Amazon S3 → CSV Files
AI-first ETL from Amazon S3 into CSV Files. Governed entities, incremental sync, typed landing tables.
How Datrise loads Amazon S3 into CSV Files
Datrise syncs Amazon S3's records, events, and configuration objects into CSV Files as one CSV per source entity. Flexible or custom fields land in JSON-encoded strings for nested fields, and timestamps such as created, updated, and status changes are typed as ISO-8601 timestamp columns.
Sync is incremental: Datrise uses writes a fresh, fully-typed CSV per entity each run, so re-runs update only what changed. Optional date-suffixed files for change tracking. CSV has no types, so Datrise emits a companion schema and quotes/escapes consistently so downstream loaders don't misparse commas and newlines.
Ideal for portable hand-off into any tool that ingests delimited files.
Endpoints
Amazon S3: SaaS or API data source for analytics and warehouse sync.
CSV Files: Flat-file destination for exports and lightweight data sharing.
How Amazon S3 entities map to CSV Files
| Amazon S3 entity | CSV Files object | Notes |
|---|---|---|
| records | s3_records | id PK · custom fields → JSON-encoded strings for nested fields |
| events | s3_events | ISO-8601 timestamp columns events |
| configuration objects | s3_configuration_objects | id PK · linked to s3_records |
FAQ
How does Datrise handle Amazon S3's custom fields in CSV Files?

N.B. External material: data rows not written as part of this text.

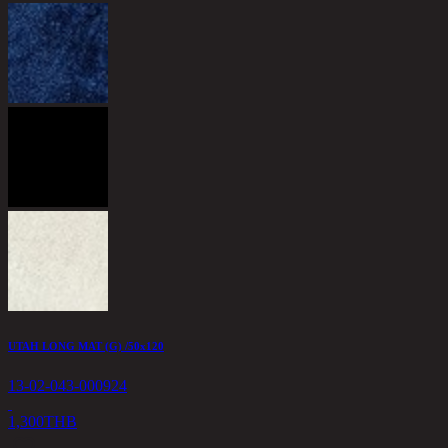
UTAH LONG MAT (G) /50x120
13-02-043-000924
1,300
THB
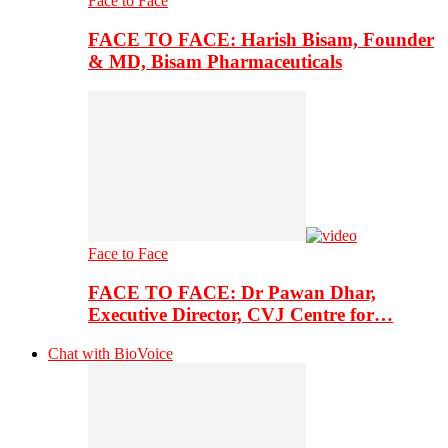
Face to Face
FACE TO FACE: Harish Bisam, Founder
& MD, Bisam Pharmaceuticals
Face to Face
FACE TO FACE: Dr Pawan Dhar,
Executive Director, CVJ Centre for…
Chat with BioVoice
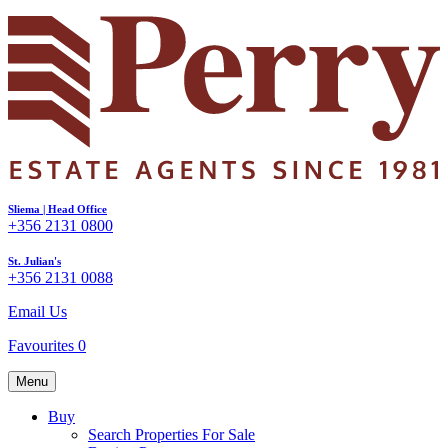
Sliema | Head Office
+356 2131 0800
St. Julian's
+356 2131 0088
Email Us
Favourites
0
Menu
Buy
Search Properties For Sale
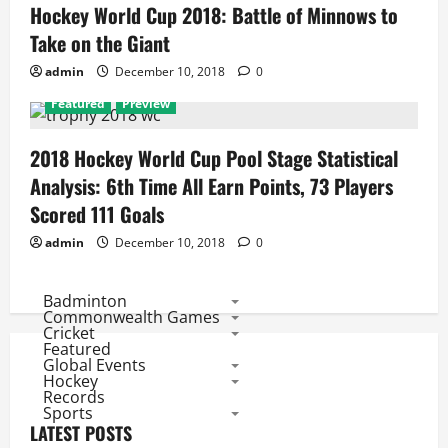
Hockey World Cup 2018: Battle of Minnows to
Take on the Giant
admin
December 10, 2018
0
Featured
Preview
2018 Hockey World Cup Pool Stage Statistical
Analysis: 6th Time All Earn Points, 73 Players
Scored 111 Goals
admin
December 10, 2018
0
Badminton
Commonwealth Games
Cricket
Featured
Global Events
Hockey
Records
Sports
LATEST POSTS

Flexible values are stored as JSON-encoded strings for nested fields, so new fields don't require a migration; strongly-typed fields — dates, numbers, and references — are promoted to native CSV Files types.
How does the Amazon S3 to CSV Files sync stay up to date?

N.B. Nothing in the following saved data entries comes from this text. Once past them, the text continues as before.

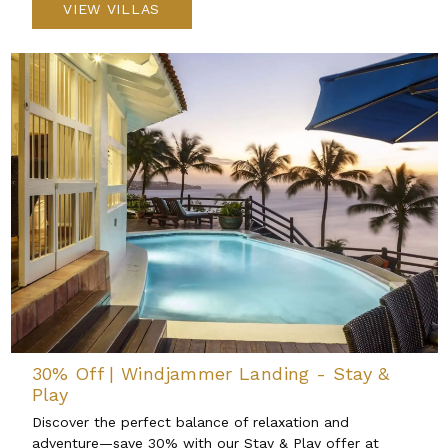
VIEW VILLAS
30% Off | Windjammer Landing - Stay &
Play
Discover the perfect balance of relaxation and
adventure—save 30% with our Stay & Play offer at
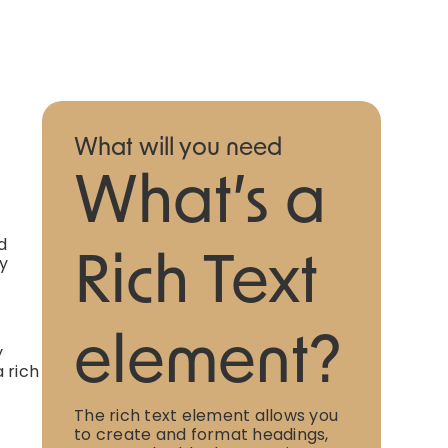
What will you need
What’s a
d
ly
Rich Text
element?
y
 rich
The rich text element allows you
to create and format headings,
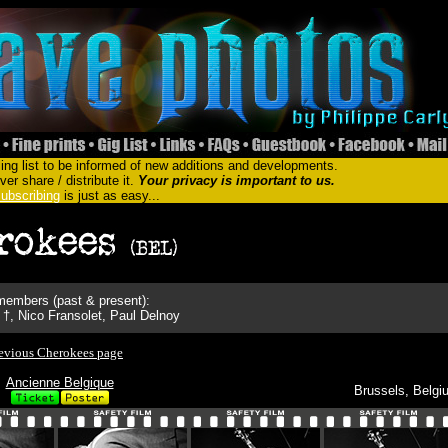
ing list to be informed of new additions and developments.
er share / distribute it.
Your privacy is important to us.
ubscribing
is just as easy...
embers (past & present):
†, Nico Fransolet, Paul Delnoy
evious Cherokees page
Ancienne Belgique
Brussels, Belgi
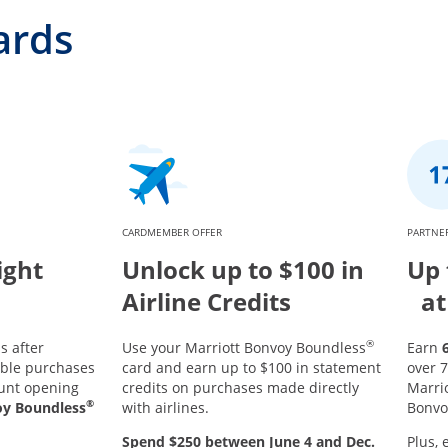
ards
CARDMEMBER OFFER
PARTNER
ight
Unlock up to $100 in
Up 
Airline Credits
at
®
s after
Use your Marriott Bonvoy Boundless
Earn
ible purchases
card and earn up to $100 in statement
over 7
ount opening
credits on purchases made directly
Marri
®
oy Boundless
with airlines.
Bonvo
Spend $250 between June 4 and Dec.
Plus, 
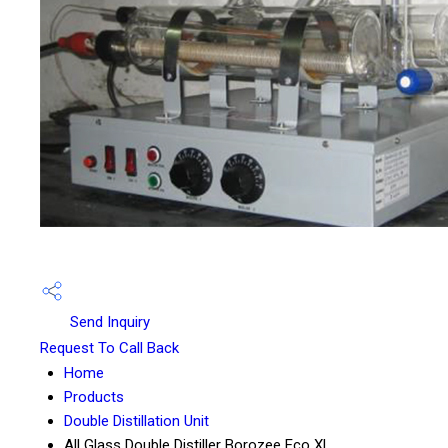
Send Inquiry
Request To Call Back
Home
Products
Double Distillation Unit
All Glass Double Distiller Borozee Eco XL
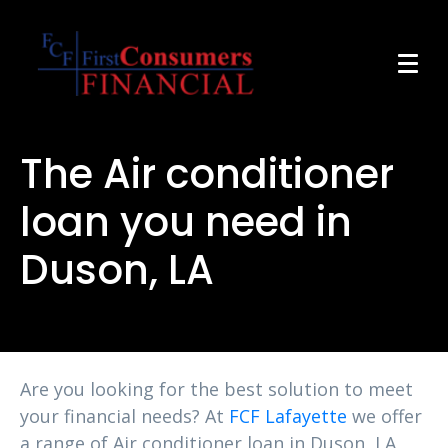
The Air conditioner
loan you need in
Duson, LA
Are you looking for the best solution to meet
your financial needs? At
FCF Lafayette
we offer
a range of Air conditioner loan in Duson, LA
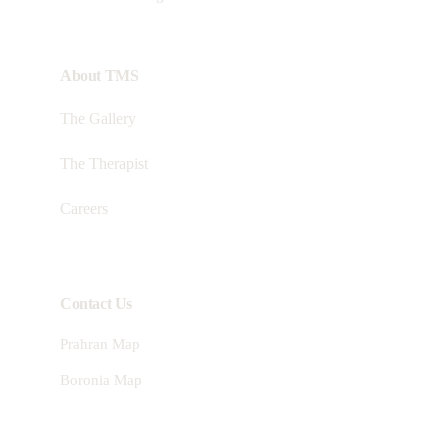
About TMS
The Gallery
The Therapist
Careers
Contact Us
Prahran Map
Boronia Map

It runs incrementally — Datrise uses writes a fresh, fully-typed CSV per entity each run.
Related pipelines
More destinations for Amazon S3
Early access
Connect Amazon S3 to CSV Files the easy way
Skip brittle scripts and manual exports. Join the waitlist to get a guided setup, AI-assisted mapping, and reliable incremental sync for this integration.